Montréal

Montréal demandera à Ottawa de financer l’exploitation du transport en commun

Montréal demandera à Ottawa de financer l’exploitation du transport en commun
Photo: Archives/Métro MediaLe SRB Sauvé/Côte-Vertu roulera sur le même tronçon que le bus 121 actuel et desservira les mêmes stations, mais plus rapidement, sept jours sur sept et 24 heures sur 24.

La Ville de Montréal demandera au gouvernement fédéral de financer l’exploitation du transport en commun, dont la facture est en hausse dans la région métropolitaine. Une motion en ce sens a été adoptée à l’unanimité mardi.

«Au-delà du discours, il y a des besoins. On le voit dans nos quartiers et un peu partout dans la ville. Pour ce faire, ça prend des investissements massifs dans les transports collectifs», a déclaré mardi le responsable de la mobilité au sein du comité exécutif, Éric Alan Caldwell, quelques minutes avant l’adoption de cette motion. Celle-ci a été déposée par le conseiller indépendant du district de Snowdon, Marvin Rotrand.

Actuellement, les municipalités du Grand Montréal et les différentes sociétés de transport de la région «ne possèdent pas suffisamment de ressources financières pour opérer et développer leurs réseaux de transport public», souligne la motion.

«La croissance de la population et le besoin de promotion de villes plus denses et compactes ordonne la mise en oeuvre de systèmes de transport public plus nombreux et efficaces», ajoute le document.

Coûts d’exploitation

Le gouvernement fédéral finance l’acquisition et la construction d’infrastructures de transport. Cela est notamment le cas pour le prolongement de la ligne bleue du métro jusqu’à Anjou, dont l’inauguration est prévue en 2026.

La Ville entend maintenant interpeller le gouvernement fédéral afin que ce dernier élargisse son financement à l’exploitation du transport en commun.

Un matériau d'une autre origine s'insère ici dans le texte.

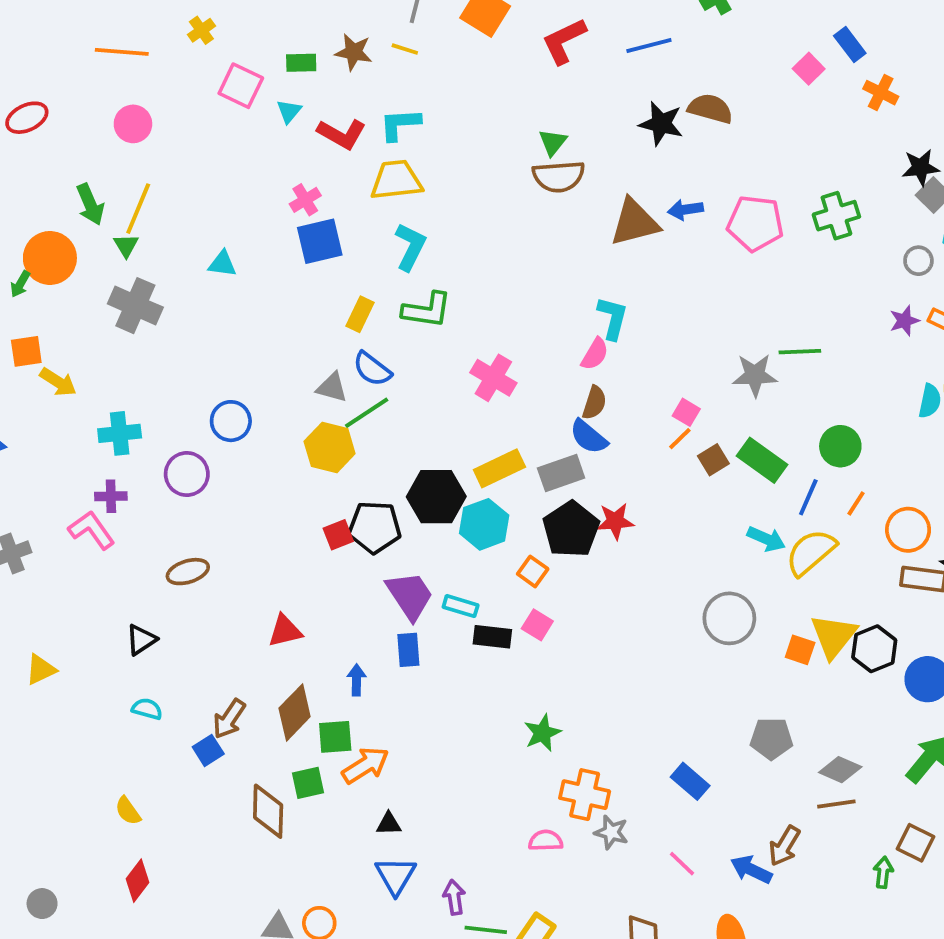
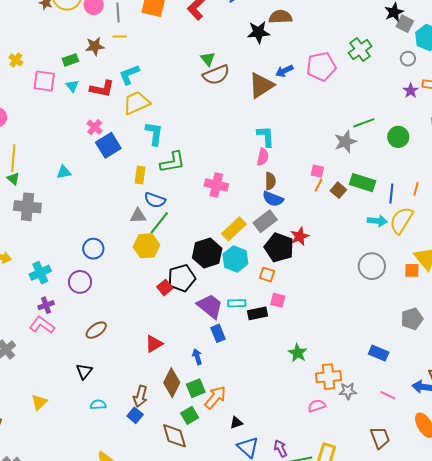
green circle: (840, 446) -> (398, 137), moved

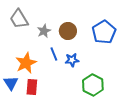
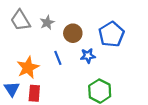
gray star: (44, 31) -> (47, 23), moved
blue star: (72, 60) -> (88, 56), moved

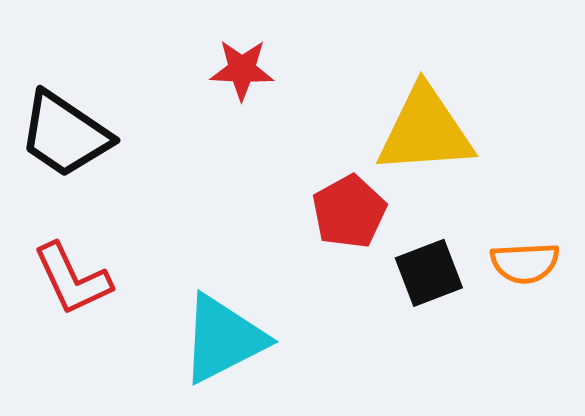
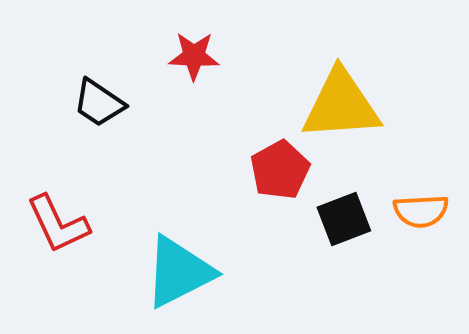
black trapezoid: (65, 134) -> (99, 103), moved, size x0.7

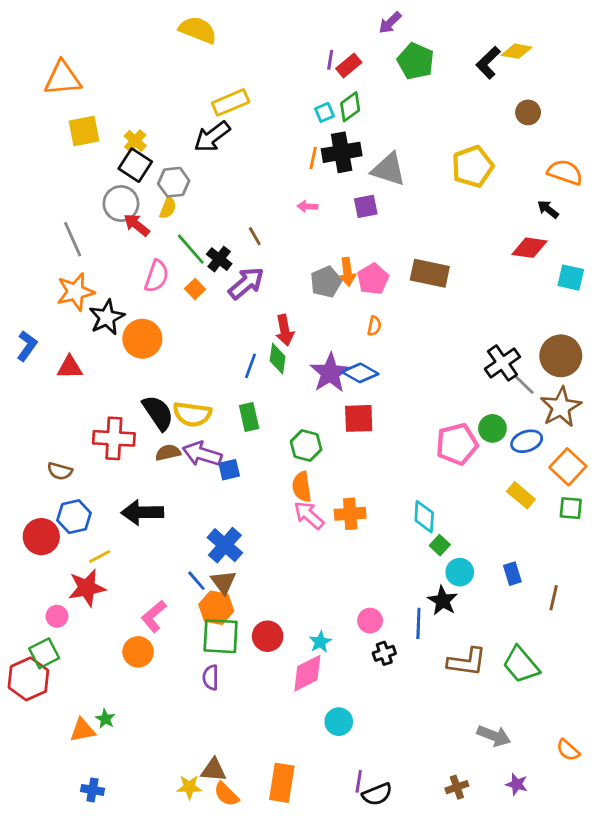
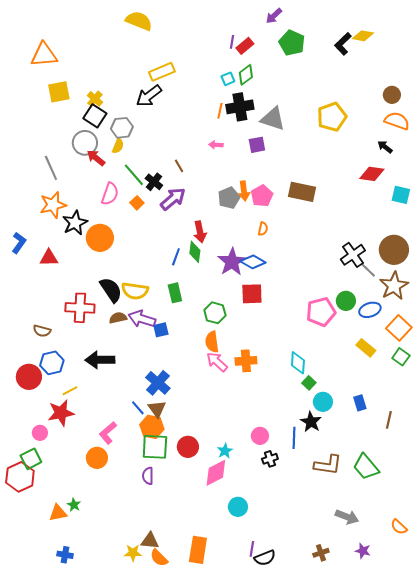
brown circle: (528, 112) -> (392, 95), moved
green square: (571, 508) -> (401, 357), turned 30

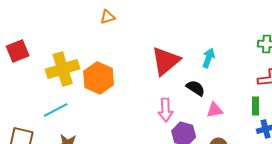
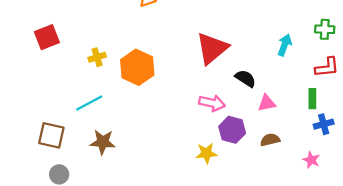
cyan arrow: (209, 58) -> (285, 45), moved
yellow cross: (63, 69) -> (97, 57), size x0.5
pink arrow: (166, 110) -> (212, 103), turned -75

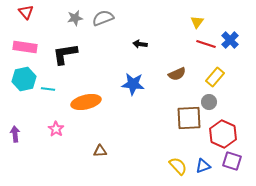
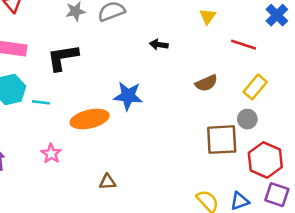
yellow triangle: (197, 22) -> (208, 16), moved
blue cross: (230, 40) -> (277, 15), moved
blue star: (133, 84) -> (128, 96), moved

La motion propose par ailleurs à la Ville de demander aux autres villes d’effectuer une requête similaire auprès d’Ottawa.

«C’est important que non seulement nous appuyions cette motion, mais aussi les autres villes canadiennes», a martelé M. Rotrand.

La motion de M. Rotrand fait écho aux demandes de l’Association canadienne du transport urbain, qui réclame elle aussi qu’Ottawa finance l’exploitation du transport en commun afin de lutter contre la congestion routière.

La semaine dernière, plusieurs sociétés de transport du Grand Montréal consultés par Métro ont par ailleurs souligné l’importance qu’Ottawa les aide davantage à couvrir les dépenses liées à l’achat et à l’exploitation de bus électriques.